PMC · DOI: 10.3390/cancers17213545 · Cancers · 2025-11-01

## TL;DR

This study uses advanced MRI techniques to detect early tumor spread in a mouse model of glioblastoma, revealing changes not visible on standard scans.

## Contribution

The study introduces delta radiomics as a novel method for longitudinal monitoring of peritumoral changes in glioblastoma.

## Key findings

- T2W texture and T2 map first-order features showed high sensitivity in detecting peritumoral changes over time.
- Delta radiomics outperformed static imaging in capturing early signs of tumor invasion.
- The method could serve as a robust biomarker for monitoring glioblastoma progression.

## Abstract

Glioblastoma is an aggressive brain tumor that spreads into healthy brain tissue, making it difficult to detect and treat. In this study, researchers used advanced MRI techniques to track subtle changes in the brain surrounding the tumor over time in a mouse model of glioblastoma. The goal was to identify early signs of tumor invasion that might not be visible on traditional imaging. The study focused on changes in specific MRI features and compared them over different time points to better understand how the tumor spreads.

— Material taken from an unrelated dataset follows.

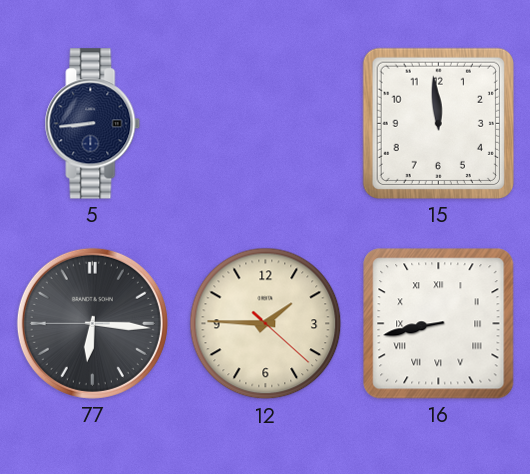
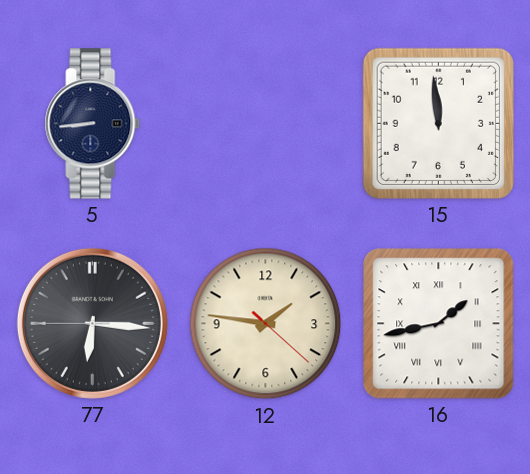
12: 1:45 -> 1:46
16: 8:43 -> 1:43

They found that certain MRI features, particularly those related to texture changes, could detect microscopic tumor invasion in areas that looked normal on standard scans. This approach, known as delta radiomics, was more effective than static imaging techniques previously used. These findings suggest that tracking changes in brain tissue over time with specialized MRI scans could help detect glioblastoma at earlier stages, offering potential for better diagnosis and treatment in the future.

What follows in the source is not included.